Late decisions have left head teachers floundering, particularly over Christmas. First we heard schools would reopen in January despite the rest of the country going back into lockdown. That correspondence was transmitted to principals at 8pm on a Friday night, the final day of term. Timing is everything. Before schools could return, remote learning was back in place.
In trying to give decisions every chance, the Minister has only succeeded in adding to a lack of clarity across the board. When people don't know what is happening, the messenger is usually the first brunt of frustration. Again the Minister wanted to give every chance for transfer tests to go ahead as planned. It was a decision technically out of his hands. That rug was pulled under him first by the PPTC, who cancelled transfer tests, then by the AQE, who didn't help the matter by announcing a new date just six hours after cancelling the January exams, only to cancel them completely just a week later.
While the Minister's hands may have been loosely tied, faith in decisions across the educational spectrum were somewhat diminished again.
The transfer tests also brought another controversial issue into play - academic selection. Peter Weir, and the DUP, are staunch defenders of the system.
Others are not, and only naturally seized the chance to land a punch or two.
The mood wasn't helped by what he admitted himself was a 'clumsy' post on social media which was latched on to as being demeaning to secondary schools.
Battered from several sides, the Minister is still standing but is facing more concerns in the next few weeks at a time when society is calling out for decisive answers.
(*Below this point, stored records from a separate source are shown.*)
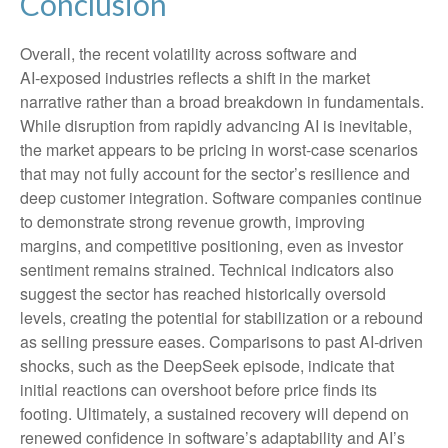
Conclusion
Overall, the recent volatility across software and
AI‑exposed industries reflects a shift in the market
narrative rather than a broad breakdown in fundamentals.
While disruption from rapidly advancing AI is inevitable,
the market appears to be pricing in worst‑case scenarios
that may not fully account for the sector’s resilience and
deep customer integration. Software companies continue
to demonstrate strong revenue growth, improving
margins, and competitive positioning, even as investor
sentiment remains strained. Technical indicators also
suggest the sector has reached historically oversold
levels, creating the potential for stabilization or a rebound
as selling pressure eases. Comparisons to past AI‑driven
shocks, such as the DeepSeek episode, indicate that
initial reactions can overshoot before price finds its
footing. Ultimately, a sustained recovery will depend on
renewed confidence in software’s adaptability and AI’s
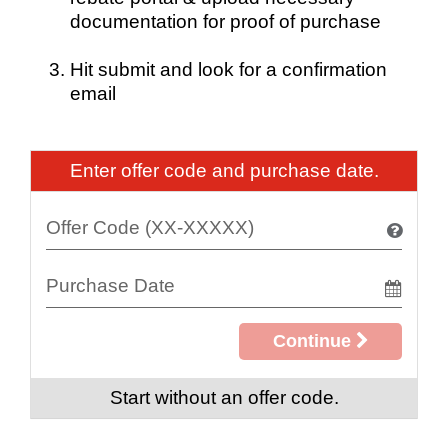
documentation for proof of purchase
Hit submit and look for a confirmation
email
Enter offer code and purchase date.
Continue
Start without an offer code.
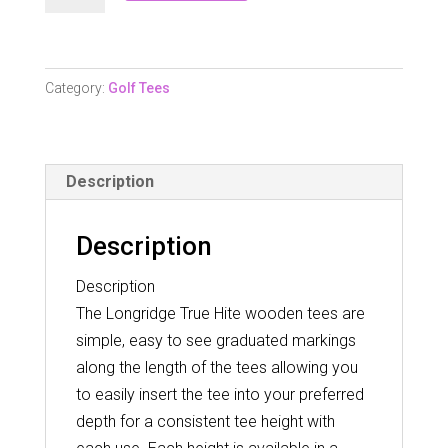
Hite
Wooden
Tees
Category:
Golf Tees
54Mm
quantity
Description
Description
Description
The Longridge True Hite wooden tees are
simple, easy to see graduated markings
along the length of the tees allowing you
to easily insert the tee into your preferred
depth for a consistent tee height with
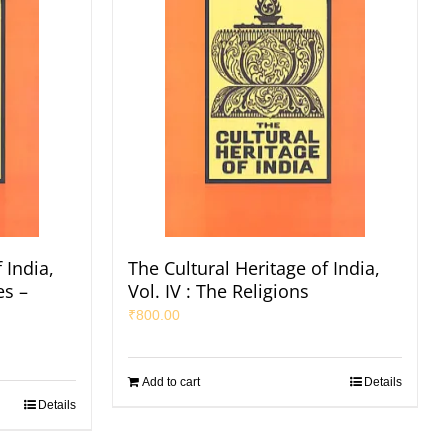
 India,
The Cultural Heritage of India,
es –
Vol. IV : The Religions
₹
800.00
Add to cart
Details
Details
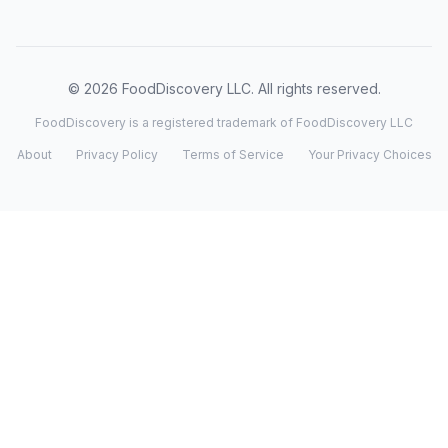
© 2026 FoodDiscovery LLC. All rights reserved.
FoodDiscovery is a registered trademark of FoodDiscovery LLC
About
Privacy Policy
Terms of Service
Your Privacy Choices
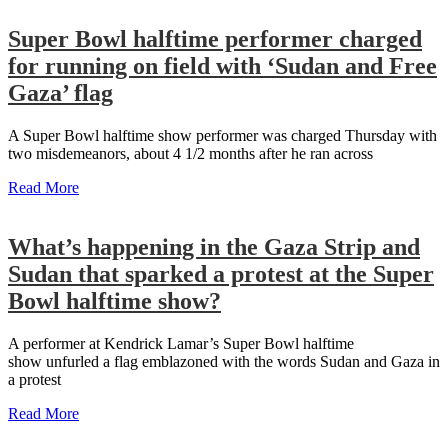
Super Bowl halftime performer charged
for running on field with ‘Sudan and Free
Gaza’ flag
A Super Bowl halftime show performer was charged Thursday with
two misdemeanors, about 4 1/2 months after he ran across
Read More
What’s happening in the Gaza Strip and
Sudan that sparked a protest at the Super
Bowl halftime show?
A performer at Kendrick Lamar’s Super Bowl halftime
show unfurled a flag emblazoned with the words Sudan and Gaza in
a protest
Read More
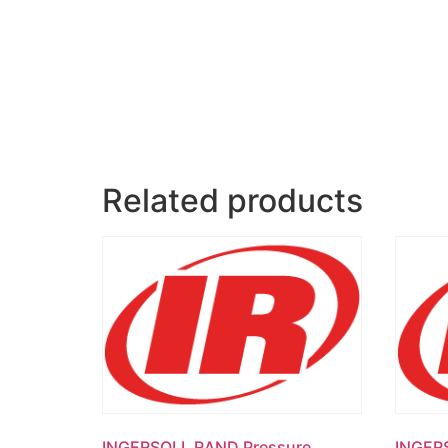
Related products
INGERSOLL RAND Pressure
INGER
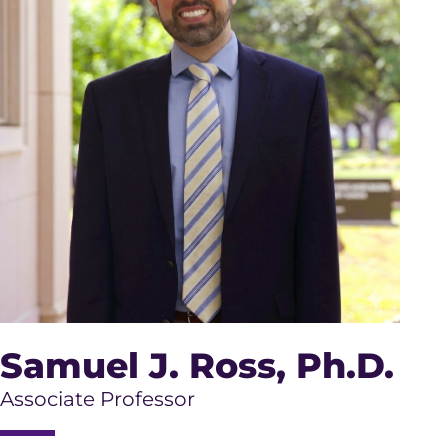
Samuel J. Ross
, Ph.D.
Associate Professor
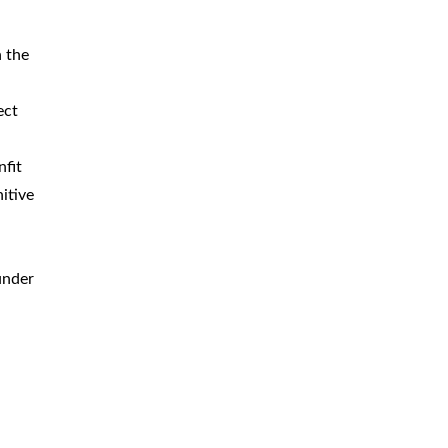
n the
ect
nfit
itive
under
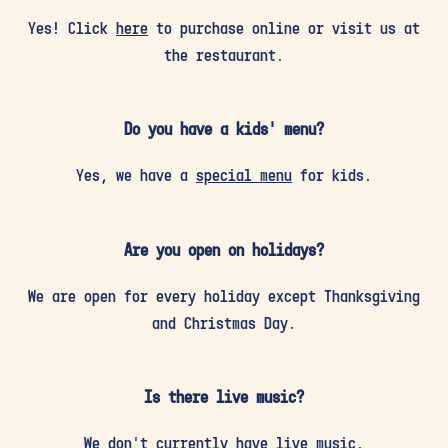
Yes! Click
here
to purchase online or visit us at
the restaurant.
Do you have a kids' menu?
Yes, we have a
special menu
for kids.
Are you open on holidays?
We are open for every holiday except Thanksgiving
and Christmas Day.
Is there live music?
We don’t currently have live music.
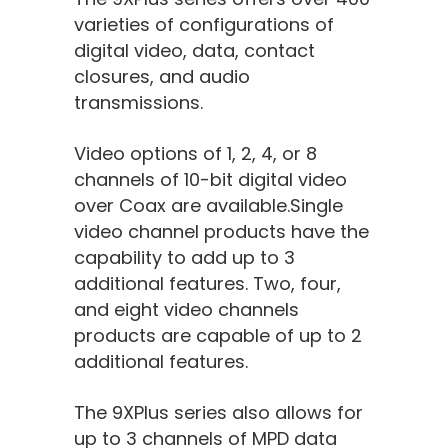
varieties of configurations of
digital video, data, contact
closures, and audio
transmissions.
Video options of 1, 2, 4, or 8
channels of 10-bit digital video
over Coax are available.Single
video channel products have the
capability to add up to 3
additional features. Two, four,
and eight video channels
products are capable of up to 2
additional features.
The 9XPlus series also allows for
up to 3 channels of MPD data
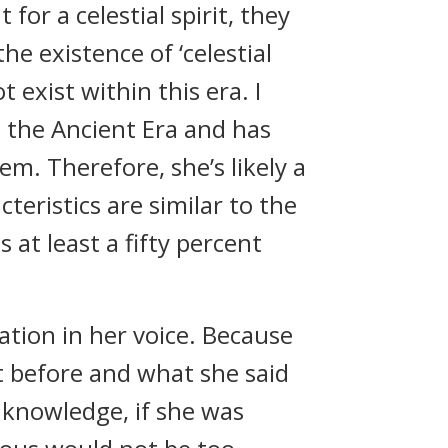
for a celestial spirit, they
e existence of ‘celestial
 exist within this era. I
m the Ancient Era and has
m. Therefore, she’s likely a
teristics are similar to the
s at least a fifty percent
ation in her voice. Because
it before and what she said
 knowledge, if she was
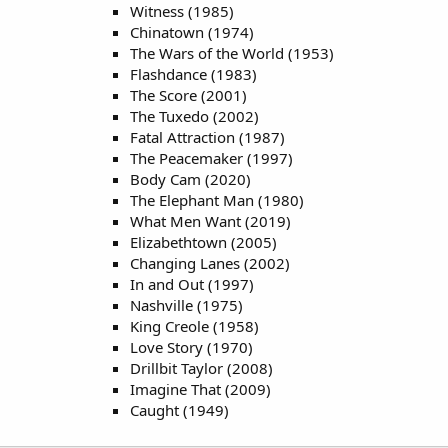
Witness (1985)
Chinatown (1974)
The Wars of the World (1953)
Flashdance (1983)
The Score (2001)
The Tuxedo (2002)
Fatal Attraction (1987)
The Peacemaker (1997)
Body Cam (2020)
The Elephant Man (1980)
What Men Want (2019)
Elizabethtown (2005)
Changing Lanes (2002)
In and Out (1997)
Nashville (1975)
King Creole (1958)
Love Story (1970)
Drillbit Taylor (2008)
Imagine That (2009)
Caught (1949)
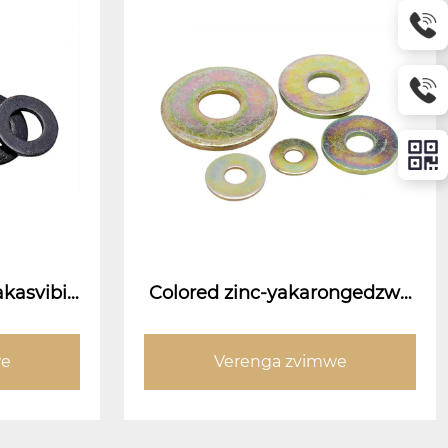
akasvibis
Colored zinc-yakarongedzwa
gasi
we
Verenga zvimwe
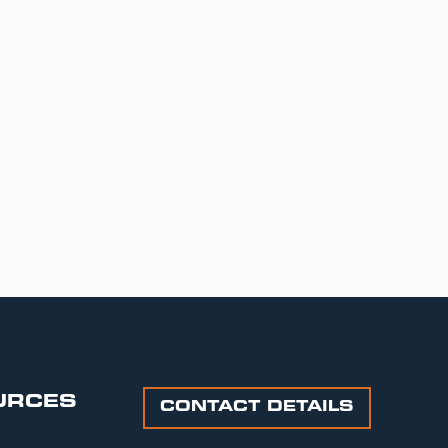
URCES
CONTACT DETAILS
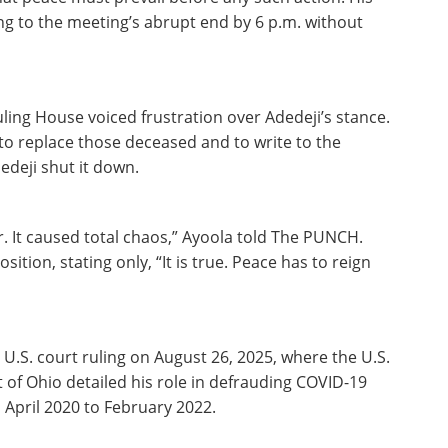
ng to the meeting’s abrupt end by 6 p.m. without
ling House voiced frustration over Adedeji’s stance.
o replace those deceased and to write to the
edeji shut it down.
. It caused total chaos,” Ayoola told The PUNCH.
ition, stating only, “It is true. Peace has to reign
U.S. court ruling on August 26, 2025, where the U.S.
t of Ohio detailed his role in defrauding COVID-19
April 2020 to February 2022.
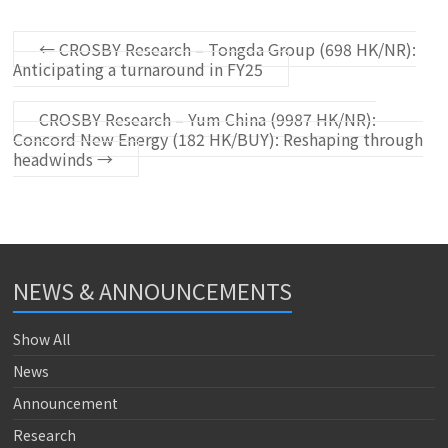
←
CROSBY Research – Tongda Group (698 HK/NR):
Anticipating a turnaround in FY25
CROSBY Research – Yum China (9987 HK/NR):
Concord New Energy (182 HK/BUY): Reshaping through
headwinds
→
NEWS & ANNOUNCEMENTS
Show All
News
Announcement
Research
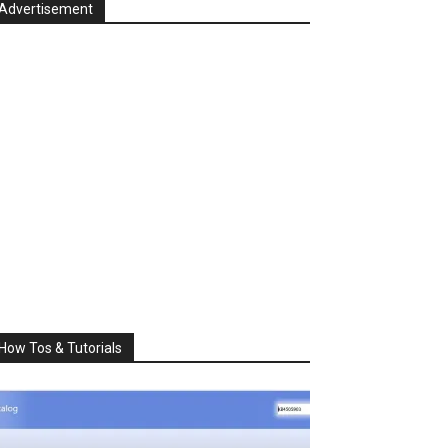
Advertisement
How Tos & Tutorials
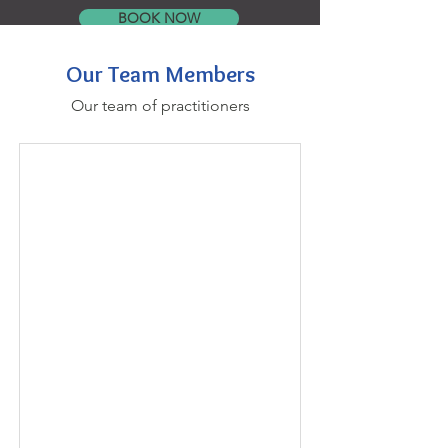
BOOK NOW
Our Team Members
Our team of practitioners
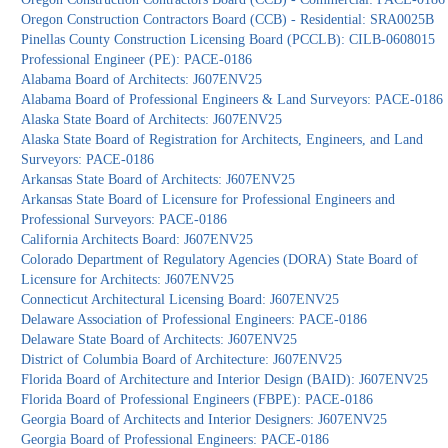
Oregon Construction Contractors Board (CCB) - Residential: SRA0025B
Pinellas County Construction Licensing Board (PCCLB): CILB-0608015
Professional Engineer (PE): PACE-0186
Alabama Board of Architects: J607ENV25
Alabama Board of Professional Engineers & Land Surveyors: PACE-0186
Alaska State Board of Architects: J607ENV25
Alaska State Board of Registration for Architects, Engineers, and Land
Surveyors: PACE-0186
Arkansas State Board of Architects: J607ENV25
Arkansas State Board of Licensure for Professional Engineers and
Professional Surveyors: PACE-0186
California Architects Board: J607ENV25
Colorado Department of Regulatory Agencies (DORA) State Board of
Licensure for Architects: J607ENV25
Connecticut Architectural Licensing Board: J607ENV25
Delaware Association of Professional Engineers: PACE-0186
Delaware State Board of Architects: J607ENV25
District of Columbia Board of Architecture: J607ENV25
Florida Board of Architecture and Interior Design (BAID): J607ENV25
Florida Board of Professional Engineers (FBPE): PACE-0186
Georgia Board of Architects and Interior Designers: J607ENV25
Georgia Board of Professional Engineers: PACE-0186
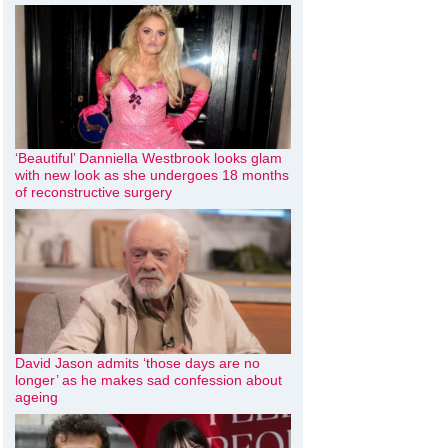
‘Beautiful’ Danniella Westbrook looks glam
with new look as she undergoes 18 months
of reconstructive surgery
David Jason admits ‘those days are no
longer’ as he makes sad confession about
ageing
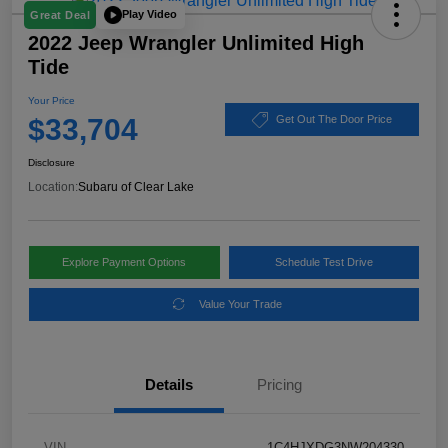
Play Video
Great Deal
2022 Jeep Wrangler Unlimited High
Tide
Your Price
$33,704
Get Out The Door Price
Disclosure
Location:
Subaru of Clear Lake
Explore Payment Options
Schedule Test Drive
Value Your Trade
Details
Pricing
VIN
1C4HJXDG3NW204330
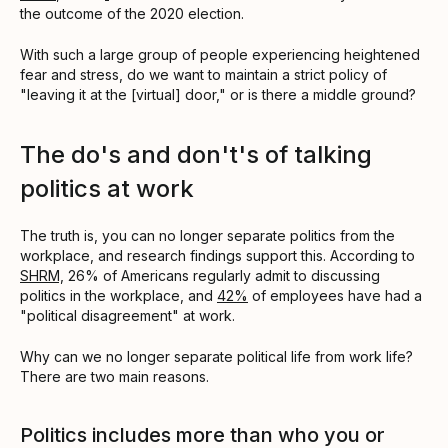
the outcome of the 2020 election.
With such a large group of people experiencing heightened
fear and stress, do we want to maintain a strict policy of
"leaving it at the [virtual] door," or is there a middle ground?
The do's and don't's of talking
politics at work
The truth is, you can no longer separate politics from the
workplace, and research findings support this. According to
SHRM,
26% of Americans regularly admit to discussing
politics in the workplace, and
42%
of employees have had a
"political disagreement" at work.
Why can we no longer separate political life from work life?
There are two main reasons.
Politics includes more than who you or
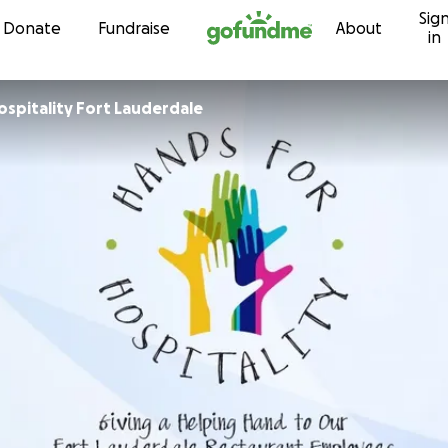
Sig
Skip to content
Donate
Fundraise
About
in
ospitality Fort Lauderdale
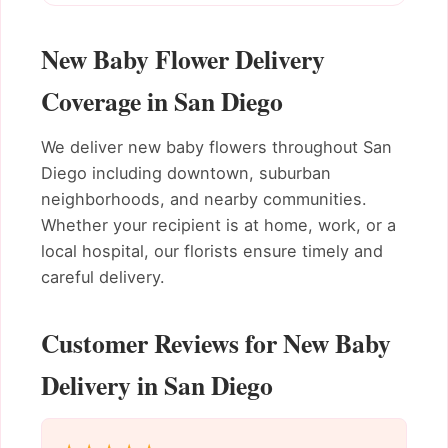
New Baby Flower Delivery
Coverage in San Diego
We deliver new baby flowers throughout San
Diego including downtown, suburban
neighborhoods, and nearby communities.
Whether your recipient is at home, work, or a
local hospital, our florists ensure timely and
careful delivery.
Customer Reviews for New Baby
Delivery in San Diego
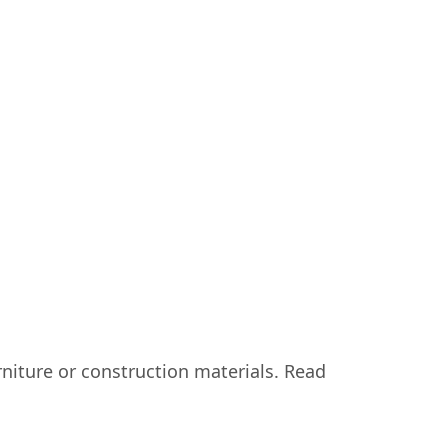
urniture or construction materials. Read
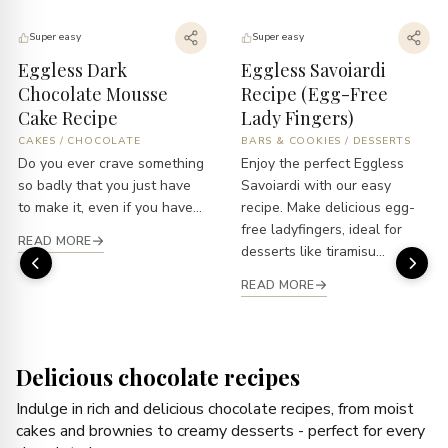
Super easy
Super easy
Eggless Dark
Eggless Savoiardi
Chocolate Mousse
Recipe (Egg-Free
Cake Recipe
Lady Fingers)
CAKES
/
CHOCOLATE
BARS & COOKIES
/
DESSERTS
Do you ever crave something
Enjoy the perfect Eggless
so badly that you just have
Savoiardi with our easy
to make it, even if you have...
recipe. Make delicious egg-
free ladyfingers, ideal for
READ MORE
desserts like tiramisu...
READ MORE
Delicious chocolate recipes
Indulge in rich and delicious chocolate recipes, from moist
cakes and brownies to creamy desserts - perfect for every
Critical decisions loom over how pupils will transfer from primary to post primary, how grades will be awarded at A-level, GCSE and AS-level. There will be serious scrutiny of that given the chaos of August last year.
Inequalities exist over access to home schooling.
The haves flourish, the have nots are left behind, though much of that is down to years of under-investment in school IT systems and support across society as a whole.
He has faced calls to resign, been accused of indecision and of putting a faith in academic selection ahead of what others believed to be the best interests of pupils themselves.
While the Health Minister has had one single, albeit vital, goal over the past years, to save lives, the Education Minister has had spinning plates appearing almost on a weekly basis.
And as Covid has shone a single, glaringly bright light on the health service, that light when turned on education on has fractured in a multitude of directions, blurred the vision and ultimately left the Education Minister exposed on several fronts as party politics, cultural differences in approach and the fact that no two people, from parents, to teachers, pupils to the teaching unions, seem to have the same opinion on what is best for our children combined into a crescendo of disapproval.
It is not at all surprising that some of those plates have come crashing to the floor, and with them approval ratings for the person on centre stage.